2011年7月7日木曜日

政治家との距離感


 松本龍・復興担当相の辞任は、まさに身から出たサビ。それにしてもひどい発言だった。

 岩手の達増拓也知事には、「知恵を出さないヤツは助けない。そのくらいの気持ちを持て」。宮城の村井嘉浩知事には「県でコンセンサスを得ろよ。そうしないとわれわれは何もしないぞ。ちゃんとやれ、そういうのは」

 しかも遅れて部屋に入った村井知事に、「お客さんが来るときには、自分が入ってからお客さんを呼べ、いいか‥‥長幼の序がわかっている自衛隊なら(知事は自衛隊出身)そんなことやるぞ。わかった? しっかりやれよ」

 まだあった。今度は記者に向かって、「いまの最後の発言はオフレコです。いいですか。みなさんいいですか? 書いたらもうその社は終わりだから……」

 気になるのはメディアの伝え方だ。異様ともいえる命令口調には、記者たちもカチンときたのだろう。一斉に「放言」と伝えたのはいいが、最後の「オフレコです」を載せたのは、見たかぎりでは毎日だけ。ただ、「書いた社は終わり」はなかった。

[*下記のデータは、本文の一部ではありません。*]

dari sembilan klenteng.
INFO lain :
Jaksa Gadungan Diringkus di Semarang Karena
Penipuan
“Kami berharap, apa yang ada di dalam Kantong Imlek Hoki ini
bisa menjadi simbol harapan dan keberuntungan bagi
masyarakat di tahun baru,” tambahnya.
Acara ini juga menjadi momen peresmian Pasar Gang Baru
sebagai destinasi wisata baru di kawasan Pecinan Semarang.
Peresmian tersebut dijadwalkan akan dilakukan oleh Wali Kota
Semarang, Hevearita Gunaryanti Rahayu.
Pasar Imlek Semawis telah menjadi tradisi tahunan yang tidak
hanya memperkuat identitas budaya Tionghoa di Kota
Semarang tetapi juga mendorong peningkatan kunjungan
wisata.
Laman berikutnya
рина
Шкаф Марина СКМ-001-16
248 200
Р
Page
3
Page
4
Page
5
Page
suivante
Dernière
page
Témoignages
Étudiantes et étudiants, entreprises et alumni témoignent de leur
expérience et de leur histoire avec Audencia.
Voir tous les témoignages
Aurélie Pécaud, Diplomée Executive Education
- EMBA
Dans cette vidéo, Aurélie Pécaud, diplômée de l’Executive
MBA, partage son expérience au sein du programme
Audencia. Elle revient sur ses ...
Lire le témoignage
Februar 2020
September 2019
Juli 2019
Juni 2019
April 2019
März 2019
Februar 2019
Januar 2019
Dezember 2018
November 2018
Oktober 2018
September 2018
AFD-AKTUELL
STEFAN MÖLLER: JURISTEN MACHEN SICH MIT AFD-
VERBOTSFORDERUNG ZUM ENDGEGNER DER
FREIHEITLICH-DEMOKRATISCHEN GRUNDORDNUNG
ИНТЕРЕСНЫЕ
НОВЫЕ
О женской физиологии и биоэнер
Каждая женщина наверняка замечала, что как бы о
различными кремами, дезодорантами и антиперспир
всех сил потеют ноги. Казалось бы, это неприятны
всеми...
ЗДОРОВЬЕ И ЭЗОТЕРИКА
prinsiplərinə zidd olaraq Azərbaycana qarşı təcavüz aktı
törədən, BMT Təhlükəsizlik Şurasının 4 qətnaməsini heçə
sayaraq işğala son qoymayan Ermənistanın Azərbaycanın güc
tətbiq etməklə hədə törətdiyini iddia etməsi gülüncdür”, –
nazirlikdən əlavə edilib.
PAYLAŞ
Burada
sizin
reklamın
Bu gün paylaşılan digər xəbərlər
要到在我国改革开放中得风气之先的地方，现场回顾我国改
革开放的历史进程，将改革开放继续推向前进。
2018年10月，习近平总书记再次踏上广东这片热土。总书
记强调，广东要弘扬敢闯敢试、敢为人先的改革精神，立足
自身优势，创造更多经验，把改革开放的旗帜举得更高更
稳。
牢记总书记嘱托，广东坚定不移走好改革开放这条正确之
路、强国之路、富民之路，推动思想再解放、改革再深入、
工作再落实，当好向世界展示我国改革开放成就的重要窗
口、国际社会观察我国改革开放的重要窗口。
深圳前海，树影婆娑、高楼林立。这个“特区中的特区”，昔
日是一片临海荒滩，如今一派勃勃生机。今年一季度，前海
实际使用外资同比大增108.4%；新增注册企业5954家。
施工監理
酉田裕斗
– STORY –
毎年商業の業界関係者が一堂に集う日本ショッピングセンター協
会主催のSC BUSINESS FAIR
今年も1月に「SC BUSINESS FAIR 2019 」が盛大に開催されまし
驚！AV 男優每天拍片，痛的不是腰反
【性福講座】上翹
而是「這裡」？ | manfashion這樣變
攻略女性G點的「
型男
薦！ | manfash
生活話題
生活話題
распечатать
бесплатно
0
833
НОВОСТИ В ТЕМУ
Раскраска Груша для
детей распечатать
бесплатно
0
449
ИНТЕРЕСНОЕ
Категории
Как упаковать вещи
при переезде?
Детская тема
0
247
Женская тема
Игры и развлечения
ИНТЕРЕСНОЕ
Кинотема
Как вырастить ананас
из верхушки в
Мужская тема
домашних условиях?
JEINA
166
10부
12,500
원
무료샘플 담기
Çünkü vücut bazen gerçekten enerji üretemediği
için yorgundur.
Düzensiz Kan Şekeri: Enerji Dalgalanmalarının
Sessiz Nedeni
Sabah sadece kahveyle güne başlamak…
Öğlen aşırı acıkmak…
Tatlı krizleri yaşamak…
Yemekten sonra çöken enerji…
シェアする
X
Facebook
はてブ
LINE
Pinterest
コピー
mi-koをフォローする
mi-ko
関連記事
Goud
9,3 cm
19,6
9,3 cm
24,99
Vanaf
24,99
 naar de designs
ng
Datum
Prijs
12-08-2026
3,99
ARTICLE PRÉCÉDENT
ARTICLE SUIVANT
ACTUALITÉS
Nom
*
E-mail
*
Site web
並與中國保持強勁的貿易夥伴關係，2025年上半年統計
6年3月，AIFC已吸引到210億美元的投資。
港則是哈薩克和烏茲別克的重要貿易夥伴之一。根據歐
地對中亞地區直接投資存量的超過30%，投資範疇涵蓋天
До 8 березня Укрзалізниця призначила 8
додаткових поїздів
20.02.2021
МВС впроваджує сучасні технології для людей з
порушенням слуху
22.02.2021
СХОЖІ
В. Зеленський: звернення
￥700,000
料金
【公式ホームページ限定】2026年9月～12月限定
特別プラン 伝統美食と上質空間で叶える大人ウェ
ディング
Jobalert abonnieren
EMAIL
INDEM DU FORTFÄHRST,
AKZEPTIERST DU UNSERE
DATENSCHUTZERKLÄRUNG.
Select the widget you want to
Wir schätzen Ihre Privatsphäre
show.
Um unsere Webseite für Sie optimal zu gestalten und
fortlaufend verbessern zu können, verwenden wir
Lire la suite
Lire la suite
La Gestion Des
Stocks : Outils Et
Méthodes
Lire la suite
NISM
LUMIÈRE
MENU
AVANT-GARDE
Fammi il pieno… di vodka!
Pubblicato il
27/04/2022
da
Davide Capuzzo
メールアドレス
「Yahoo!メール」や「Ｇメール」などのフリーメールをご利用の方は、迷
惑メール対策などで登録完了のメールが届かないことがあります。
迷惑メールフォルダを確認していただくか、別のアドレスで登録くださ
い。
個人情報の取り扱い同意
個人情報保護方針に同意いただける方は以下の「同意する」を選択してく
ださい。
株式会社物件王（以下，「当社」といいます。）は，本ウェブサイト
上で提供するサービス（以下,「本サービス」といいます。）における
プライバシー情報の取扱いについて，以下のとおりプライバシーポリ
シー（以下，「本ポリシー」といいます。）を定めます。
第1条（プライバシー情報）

 産経以外は各社概ね内容を伝えてはいたものの、いわゆる雑報であって、何より問題の「命令口調」が出ていなかった。「オフレコ」が半分は効いていたのか。ナマの言葉が出てきたのは、騒ぎが大きくなってからだ。

 ここで力があったのはテレビ映像だ。直接見てはいなが、東北放送が発言をそのまま流したのが皮切りだったらしい。それがYouTubeにのってネットで騒ぎになった。各局も流し出す。命令口調がそのまま。オフレコのところも、まるまる出た。

 それにしても、オフレコとはなめられたものである。松本氏は日頃それで通してきたのであろう。それを許してきた責任はメディアの側にある。生温い伝え方にそれが出ている。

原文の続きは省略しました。